When looking at the arguments presented above, femtocells are not likely to be an immediate and outright success. A number of hardware evolutions will probably be needed before form factor, usability and quality of service are adequate. This is likely to take a couple of years. Also, mobile operators need to continue their path of buying or partnering with companies owning fixed line DSL or cable access. This will surely also not happen overnight. However, there is currently still enough capacity available in the macro layer of the network so femtocells are not immediately needed to reduce the load on the network. Therefore, the major immediate benefit of femtocells is improving in-house coverage especially in rural regions, which thus remains a niche market for now, since 2G and 3G coverage and capacity for urban users is usually sufficient for in-house coverage. As such the story of femtocells might parallel the evolution of UMA (Universal Mobile Access) which has similar goals but a completely different concept. That’s a story for another day however…

As always, comments are welcome.

5 thoughts on “Femtocell Thoughts – Part 3”

  1. Hi Martin,
    Another great post. I found myself agreeing, until you mentioned “rural regions”. I guess it’s another continent-dependent issue.
    In Australia, ADSL is now available in most towns and a number of villages. ADSL2+ rollouts are underway, but so far have only reached larger centres. UMTS covers a lot more of our rural regions than ADSL does.

    Putting femtocells in rural homes would only work here if every exchange of any size, and every RIM (remote integrated exchange module) was provisioned with ADSL2+. I guess that’s feasible, and probably simpler and cheaper than putting a regular cell or even a microcell at every rural exchange.
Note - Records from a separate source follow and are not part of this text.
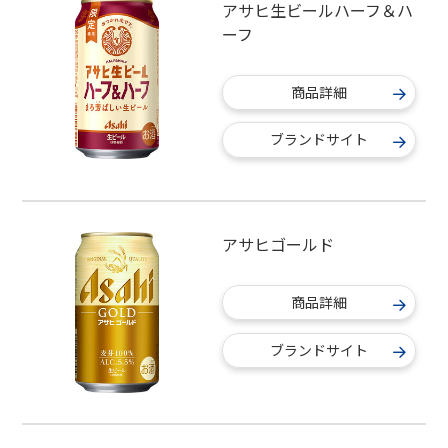
アサヒ生ビールハーフ＆ハ
ーフ
商品詳細
ブランドサイト
アサヒゴールド
商品詳細
ブランドサイト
  2. Samsung and Sprint have solved the nomadic femtocell issue – where a user can take the femtocell out of the carrier’s licensed territory. The Samsung Ubicell, which will be called Airave by Sprint, has GPS built into the it. The femtocell will not work outside Sprint’s territory.

  3. I recently subscribed to T-Mobile’s Hot Spot @Home UMA service, which is being marketed here in the US.
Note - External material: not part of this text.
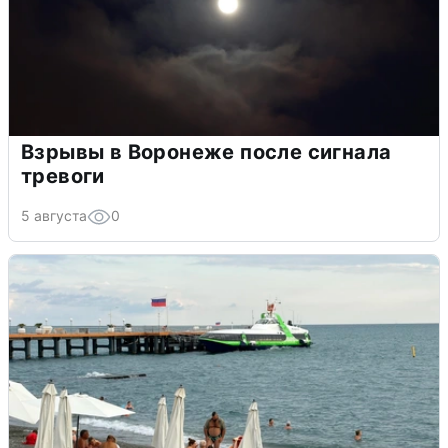
Взрывы в Воронеже после сигнала
тревоги
5 августа
0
    In addition to the WiFi enabled phone, I purchased a specially configured D-Link wireless router. I gather this ensures the QoS for phone conversations amidst data traffic to/from PCs on the network. I believe it also manages the overhead communication from the router to the WiFi radio to reduce power consumption in the phone.

    The T-Mobile WiFi service also works at T-Mobile hotspots in the US — although not at Heathrow, as I recently discovered!
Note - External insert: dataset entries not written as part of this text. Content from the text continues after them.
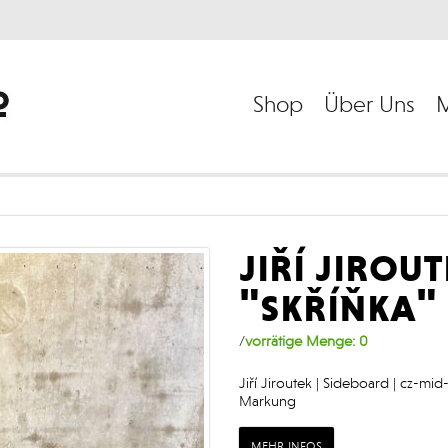
Shop
Über Uns
M
jiří jirou
"skříňka"
/
vorrätige Menge:
0
Jiří Jiroutek | Sideboard | cz-mi
Markung
mehr infos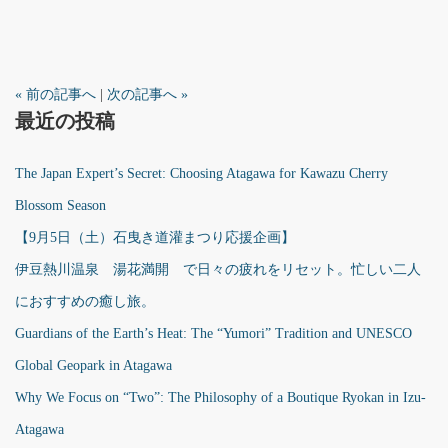
« 前の記事へ
|
次の記事へ »
最近の投稿
The Japan Expert’s Secret: Choosing Atagawa for Kawazu Cherry
Blossom Season
【9月5日（土）石曳き道灌まつり応援企画】
伊豆熱川温泉 湯花満開 で日々の疲れをリセット。忙しい二人
におすすめの癒し旅。
Guardians of the Earth’s Heat: The “Yumori” Tradition and UNESCO
Global Geopark in Atagawa
Why We Focus on “Two”: The Philosophy of a Boutique Ryokan in Izu-
Atagawa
    Overall, I’ve found the sound quality and reliability of the calls via WiFi to be very good.

  4. Very interesting. I have aother ideas about why they will not be successful. I am not much into telecom tech, but I follow the trends and I tend to interpret femtocell technology as a 1.0 me-too from telcos seeing Skype and other IP voice services, as well as clients sharing Wi-Fi, eating into their revenue streams. It is non-collaborative technology, evidenced by the fact that it interferes with itself when two neighbors have femtocells on the same frequency. In my 2.0 world, the “femtocell” is already up and running, operates in unlicensed frequencies that can be configured to avoid interference, neighbors can roam across each other’s networks and will eventually be able to route each other (automatically? mesh?) in case one of their DSLs go down, for example. When reading about femtocells my first thought was “how cool, I can get one in NYC and bring it down here and get the benefits of Skype-In with a standard 3G mobile phone”, but of course that is unlikely to work, not to mention illegal. Then again, it’s just natural 2.0 thinking, it’s were the industry is going. Why not embrace open femtocells to retain smart users and keep smart customers from going somewhere else?

  5. Instead of integrating the DSL or cable modem into the femto (which seems difficult from a Biz, Tech, and cost perpective), couldn’t you just add router functionality to the Femto. This would still allow some QoS control and easy of installation.